Residents gathered at the Carmine Carro Community Center on Saturday afternoon to take part in Lunar New Year festivities, celebrating the Year of the Rabbit with performances by the Southern Praying Mantis Lion Team and Sunrise Glow Chinese Dancers.
Organized by the Marine Park Alliance (MPA) with the help of Shannon Mei, parent coordinator at Brooklyn Technical High School, along with student volunteers, all helped set the event up to share the celebration of Lunar New Year and East Asian culture with the Marine Park community.
“In the past, no Asians participated in the event, so they wanted Asians to be part of the community to organize this event,” said Mei. “It is a good presentation to show all the local residents about the Lunar New Year. It lets people know more about our culture, so it will bring harmony to the neighborhood.”

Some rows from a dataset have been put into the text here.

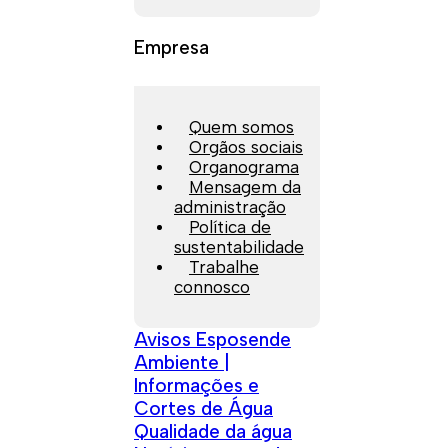
Empresa
Quem somos
Orgãos sociais
Organograma
Mensagem da
administração
Política de
sustentabilidade
Trabalhe
connosco
Avisos Esposende
Ambiente |
Informações e
Cortes de Água
Qualidade da água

This is the Year of the Rabbit, a year of relaxation, caution and self-reflection. East Asian countries, such as Taiwan, Vietnam and South Korea, also celebrate the Lunar New Year. It formally started last Sunday, beginning 15 days of celebrations and traditions. Many of these traditions are to welcome good luck, health and wealth into one’s life. Such practices are also meant to honor the family ancestors and are often done by offering cultural foods and lighting incense at altars. Other traditions include eating a large amount of those cultural foods, setting up lanterns in the home, giving red envelopes containing money to young children and, if safe, setting off fireworks.
The event started with a performance from the Southern Praying Mantis Lion Team. The performance explained the significance of this Chinese tradition, mainly how the lion is used to bless people and scare away evil spirits, and how it symbolizes the New Year by eating lettuce (life itself) and mandarins (sweetness in life) and a red envelope (wealth). It continued with several performances from the dancers of Sunrise Glow Chinese Dancers.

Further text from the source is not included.